If audiences ever needed a reminder as to why “supergroup” is such an ironic, ill-fated term, they should look no further than Tinted Windows. Though news of the recently formed union between Taylor Hanson, James Iha, Adam Schlesinger, and Bun E. Carlos probably raised more eyebrows than expectations, the quartet still manages to disappoint, joining the ranks of Velvet Revolver, Audioslave, Zwan, and a dozen other mediocre, long-forgotten collaboratives. These infamous team-ups have all failed for mostly the same reason: The music is often much less than the sum of its parts. Tinted Windows is no different. Lacking both vision and ambition, their self-titled debut somehow conjures up the most derivative elements of their respective backgrounds and offers nothing of note during its half-hour run.
Of course, the rather poor display is hardly avoidable when one opts to follow rather than lead. In choosing to mimic and mix a dozen or so overused alternative subgenres, Tinted Windows seems to have forgotten all the key ingredients that made their previous endeavors so successful—namely, ingenuity and inspiration. The resultant music has all the fire and creativity of a cruise-ship band, tweaked and polished down to a nondescript, lifeless nub. How else to describe the forgettable “Messing with My Head” and “Can’t Get a Read on You,” tracks with the sonic fortitude of a marshmallow? Or “Cha Cha,” for that matter, whose sugary skip would make even the Jonas Brothers groan? Much the same can be said of “Back with You,” an airy piece that’s clearly the work of Iha, but contains none of the dark, romantic aura that made his partnership with Billy Corgan so alluring.

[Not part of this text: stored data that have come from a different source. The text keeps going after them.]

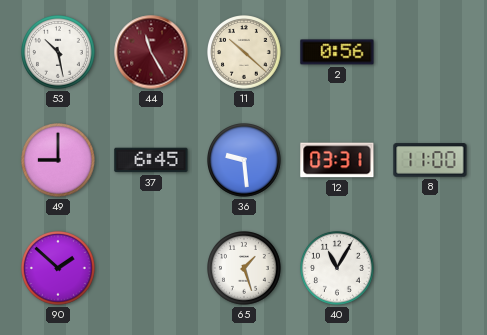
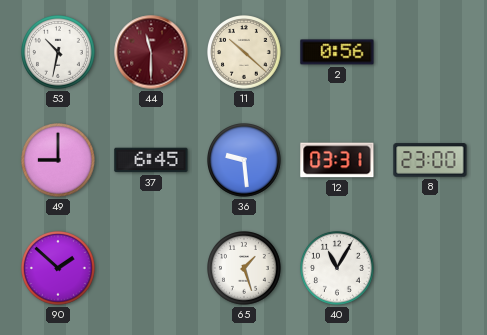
53: 10:28 -> 10:32
44: 11:25 -> 11:30
8: 11:00 -> 23:00
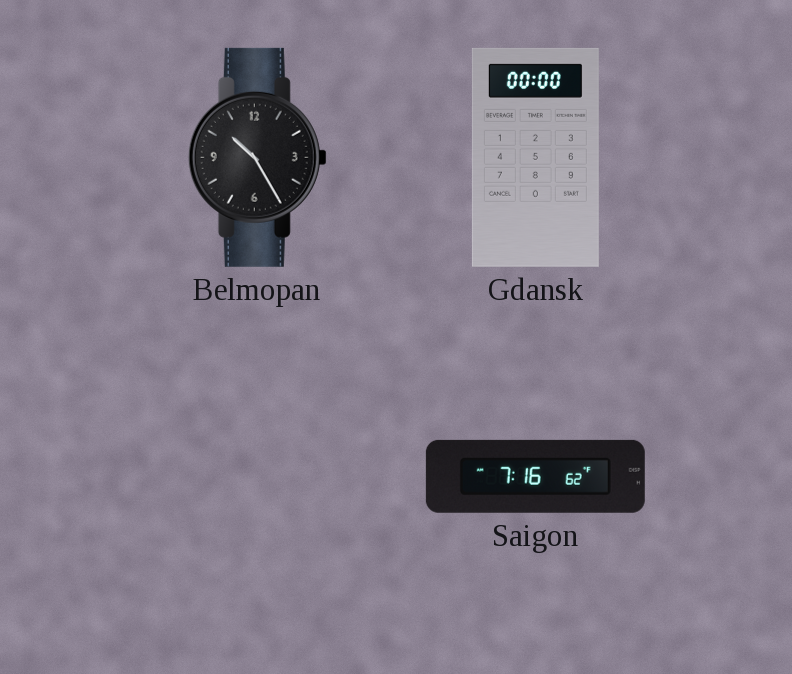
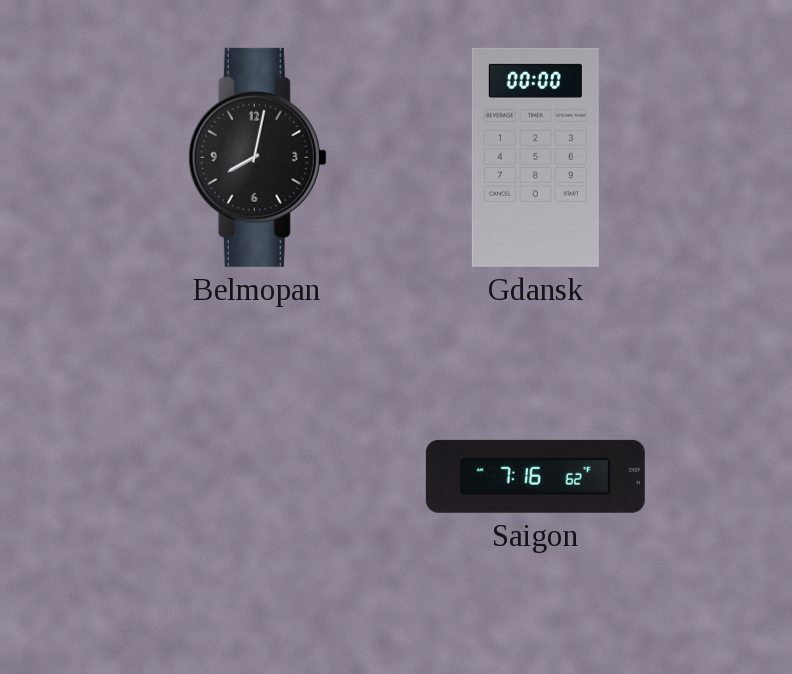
Belmopan: 10:25 -> 8:02
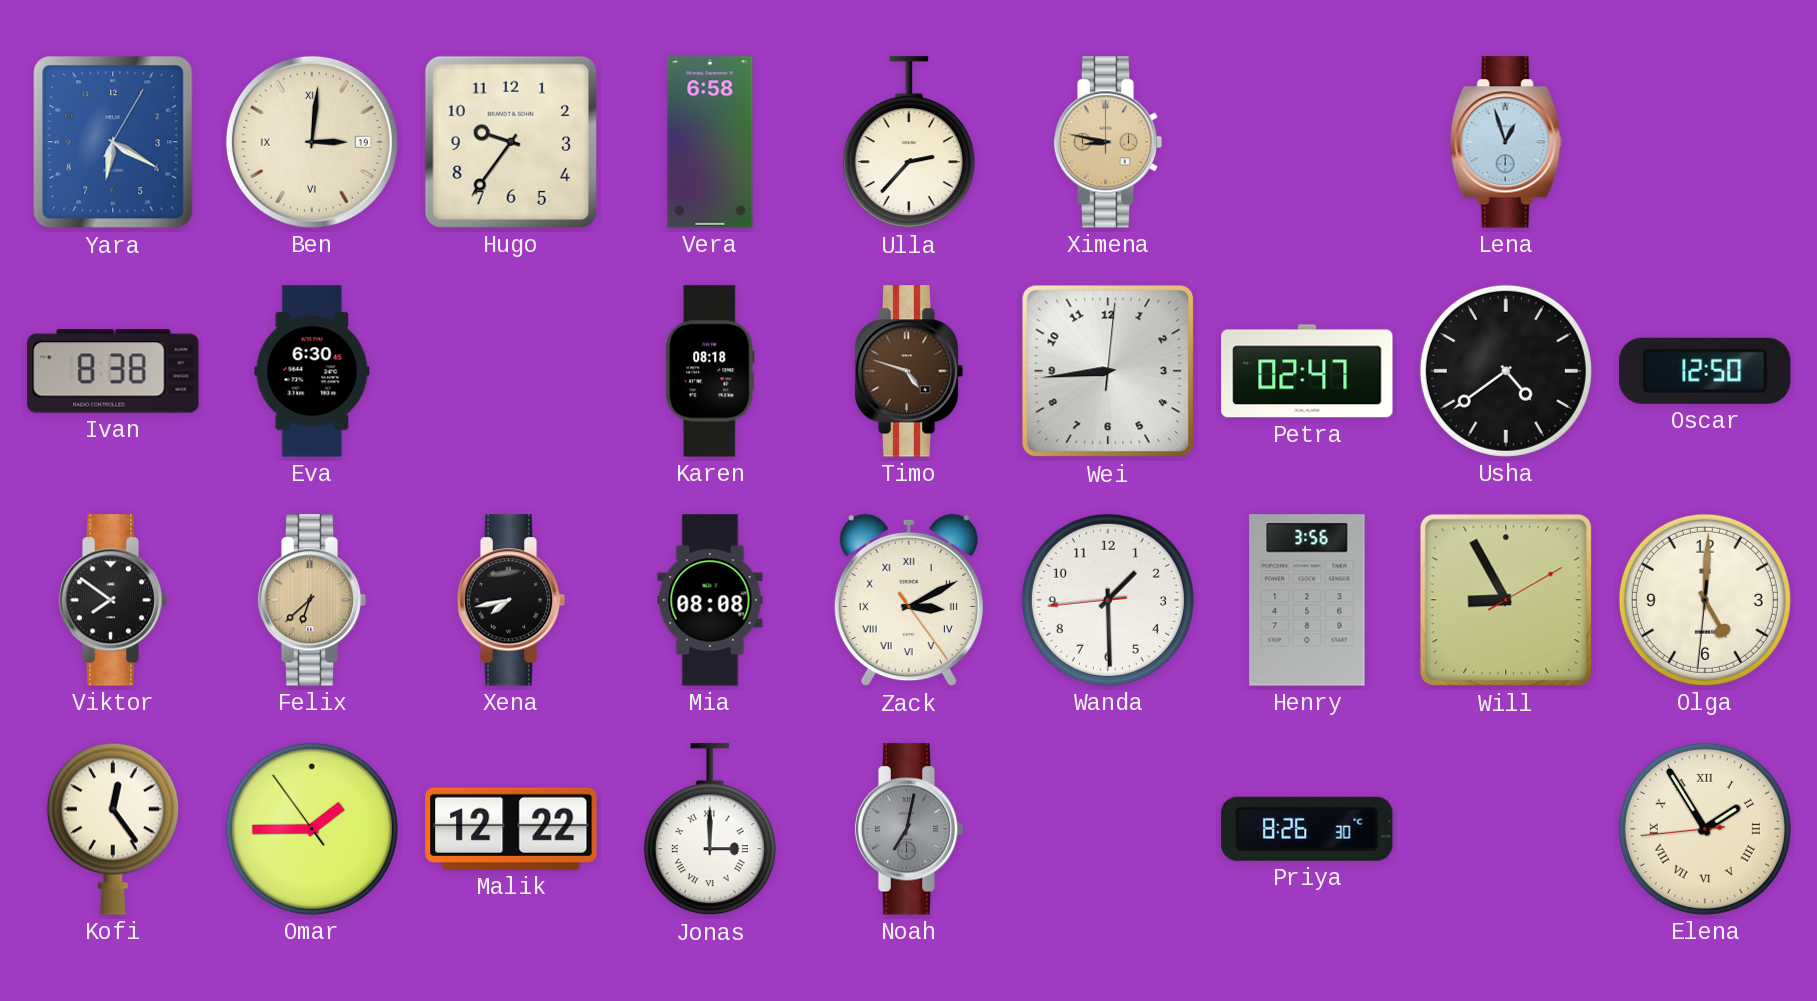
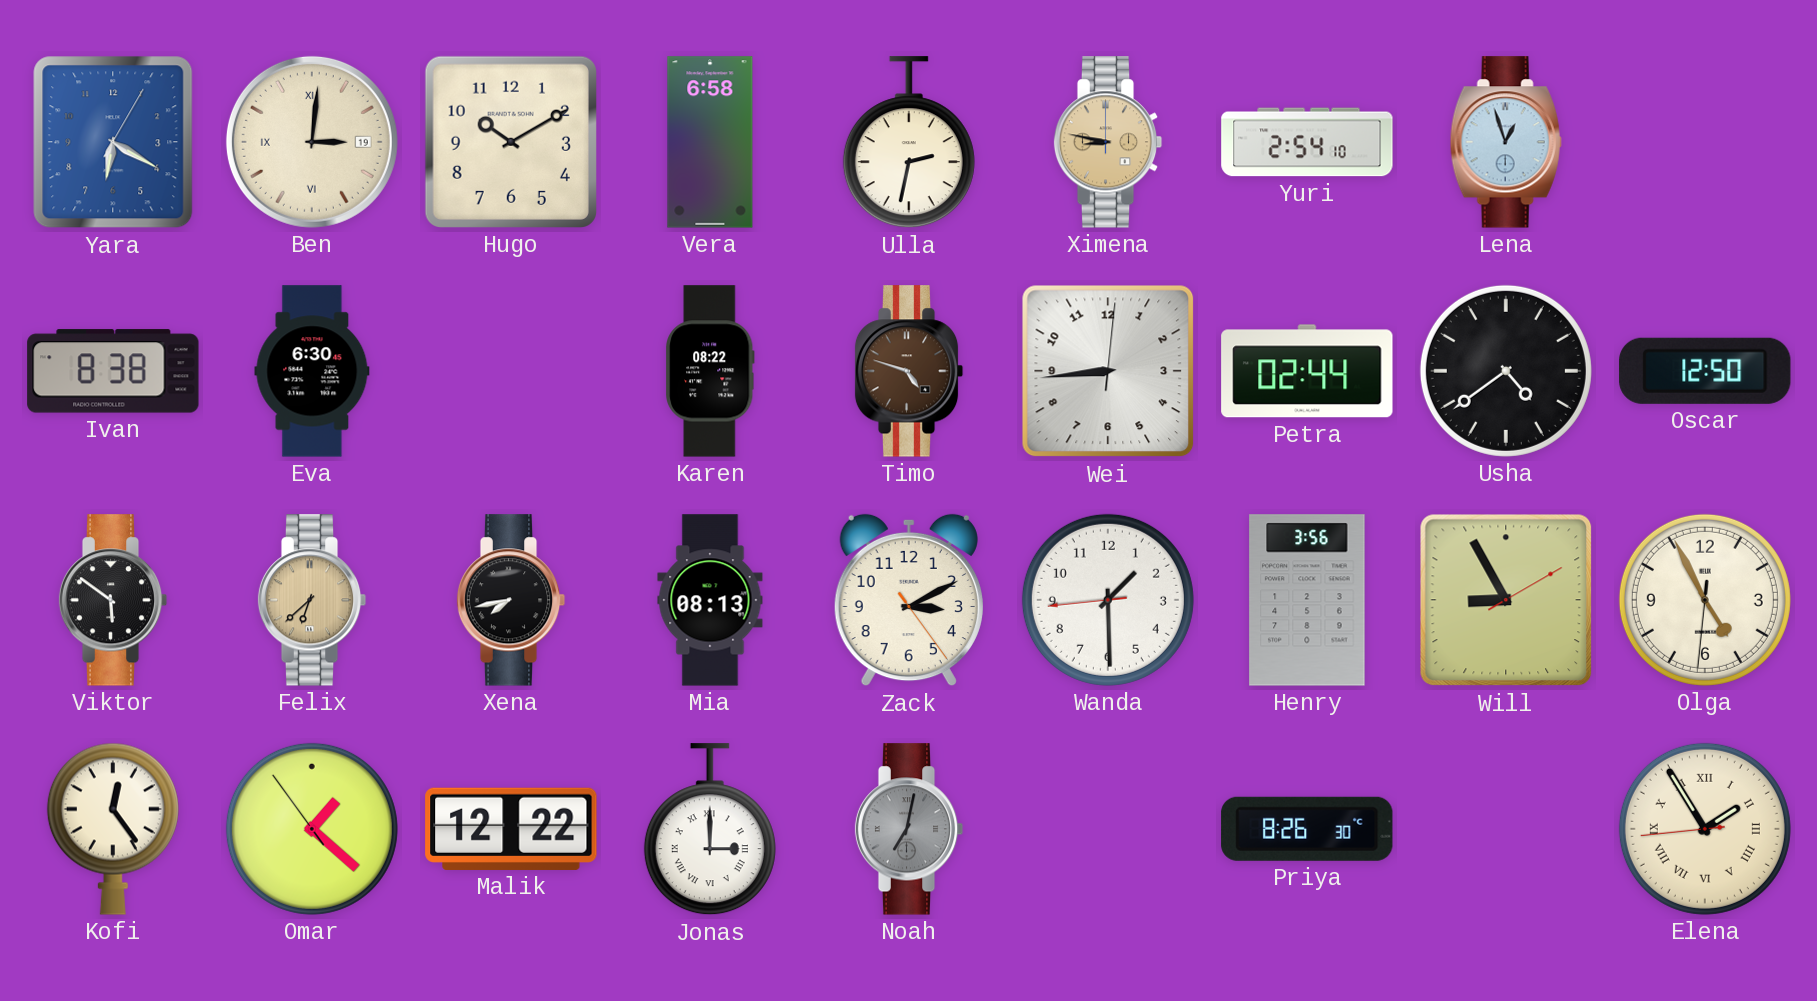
Hugo: 9:36 -> 10:10
Ulla: 2:37 -> 2:32
Yuri: none -> 2:54
Karen: 08:18 -> 08:22
Petra: 02:47 -> 02:44
Viktor: 7:51 -> 5:51
Mia: 08:08 -> 08:13
Zack numerals: Roman -> Arabic
Olga: 5:00 -> 4:55
Omar: 1:44 -> 1:21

Perhaps to expect more than tasteless rock candy is too tall an order for a band fronted by Taylor Hanson, he of so many millennium-era tween fantasies. Yet for tone-deaf clumsiness to dominate so heavily on a record rife with Smashing Pumpkins, Fountains of Wayne, and Cheap Trick alums is simply unforgivable. One would think the presence of such savvy and grizzled rock veterans would have been enough to avoid such a limp-fisted disaster. Instead, listeners are subjected to nothing more than a glorified boy band trying desperately to recapture a second wind.